In fact, every electronic product currently produced is powered by one or more PCBs. In the past few years, designers have pushed the limits of these thin conductive materials to the limit, designing them to accommodate a range of integrated circuits and critical connections, as well as smaller size requirements. In order to keep up with these rapid developments, PCB assembly (PCBA) suppliers must conduct quality assurance testing to thoroughly check product quality and testing;

defect. Deficiencies in defining characteristics such as size and power consumption will not only directly affect the board on which it is located, but also endanger the entire manufacturing process and supply chain. In mass production, even occasional deformations can undermine the manufacturer's basic goals of achieving higher yields, lowering defect rates, and lowering costs.

PCBA suppliers cannot simply trust that suppliers-even reputable suppliers-will automatically perform quality assurance checks. They must also verify each part through their own inspections in order to provide original equipment manufacturers (OEMs) with the highest quality end-user product parts. At present, the most commonly used PCB quality inspection methods and tools are:

Vision-For small batch production runs, an effective form of inspection is for someone (usually the person performing the assembly) to see directly with their own eyes. This doesn't just mean quick browsing; they must carefully check every connection in a well-lit environment.

Microscope-In order to reduce the pressure on the eyes, the inspector can use hand-held optical tools, such as a magnifying glass or a jeweler's magnifying glass, to expand the field of view of the circuit board components. In order to observe more closely, they can use a USB microscope to project the PCB connection onto a large screen for detailed inspection.

In-circuit testing-capacitance testing includes two different electronic testing methods: bed of nails and no fixtures. The nail bed test consists of a series of small spring-loaded pins that can be pressed into different test points to measure resistance. No fixture or flying probe test sends the machine-operated probe to the PCB to check the test point at a very fast speed.

X-rays-Compared to photographs or microscopic images, X-rays provide a non-invasive, albeit expensive, method to visually inspect the correct PCB components. Sawing-Cutting a PCB with a saw is destructive to the veneer, but can provide valuable insights into the overall situation of the entire assembly process.

Automatic Optical Inspection (AOI)-AOI system is inexpensive and commercialized. Cheap AOI systems use a combination of cheap webcams and open source computer vision (openCV) to compare webcam PCB images with images of "perfect" circuit boards and identify inconsistencies or defects. Commercial AOI uses higher-quality cameras and RBG LEDs to reflect light to check connection failures and soldering quality. Functional test-This test method is basically a trial run after the PCB is manufactured. The operator opens the PCB and programs it to perform a series of self-checks.
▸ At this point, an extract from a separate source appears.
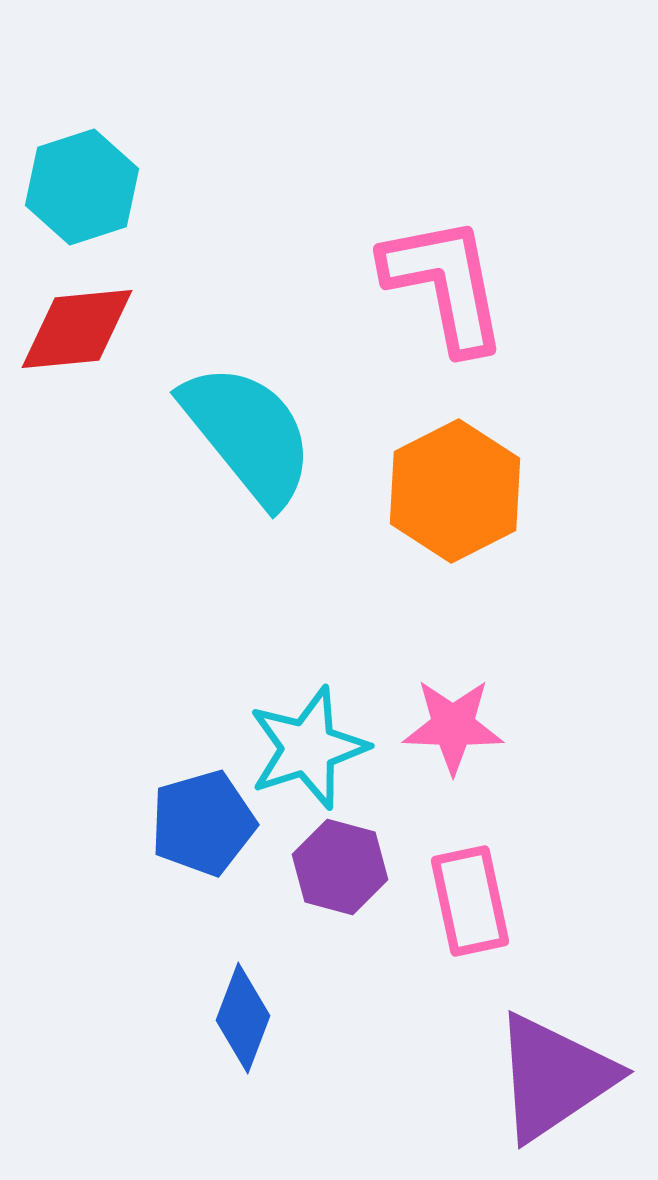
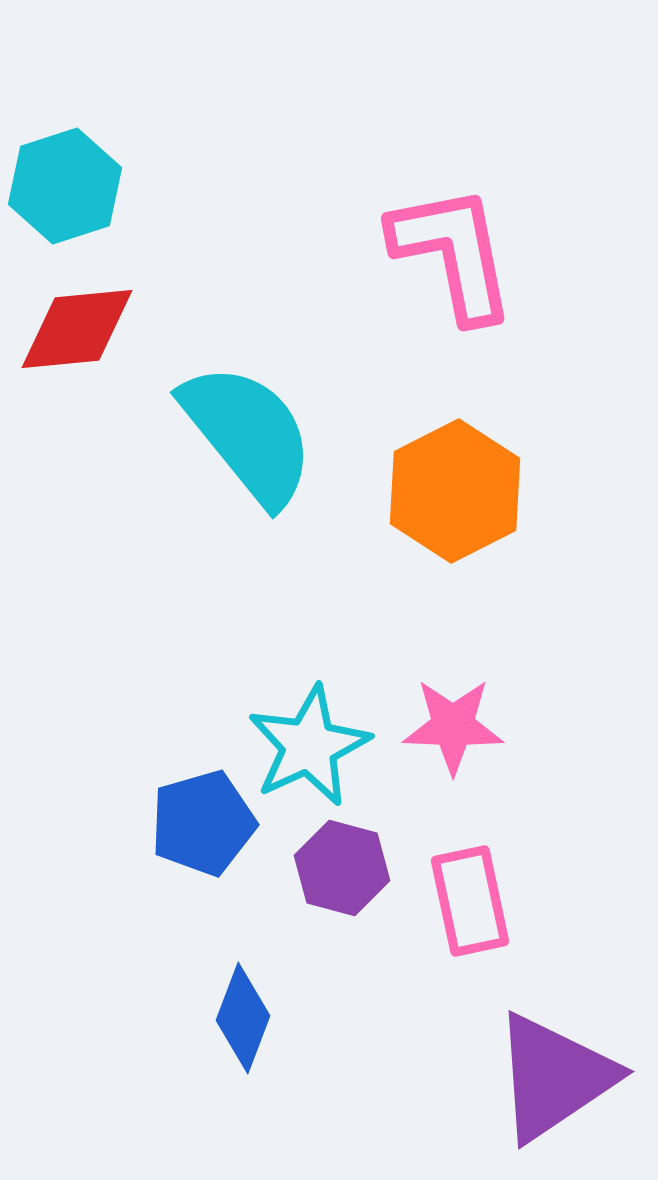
cyan hexagon: moved 17 px left, 1 px up
pink L-shape: moved 8 px right, 31 px up
cyan star: moved 1 px right, 2 px up; rotated 7 degrees counterclockwise
purple hexagon: moved 2 px right, 1 px down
Check the camera-the preferred tool for PCB quality assurance. The inspection camera allows the operator to observe the ergonomics with the naked eye. These high-resolution camera images are projected onto the computer screen and manipulated to check microscopic details, and are easily shared with different departments for further inspection.

The floor staff who conduct the final PCB assembly inspection must receive training on some key quality control indicators to achieve the ultimate goal of improving reliability and reducing circuit board complexity and component count. The two effective quality standards are Defects Per Unit (DPU) and Defects Per Million Opportunities (DPMO). The former measures the number of defects on each circuit board, and the latter measures one million circuit boards of varying complexity. The normalization factor for the total number of defects. Through these two indicators, manufacturers can track the quality of products and processes.

The lead engineer can also view the PCB layout and routing path to determine if any layers need to be added to optimize the circuit. You can add laminations as needed to balance the center of the sheet with respect to its z-axis. The final touch check includes confirming that the nodes and circuits do not have unnecessary noise, verifying whether there is a solder mask between the pins and vias, and ensuring that the screen printing of the circuit board is obvious to the user.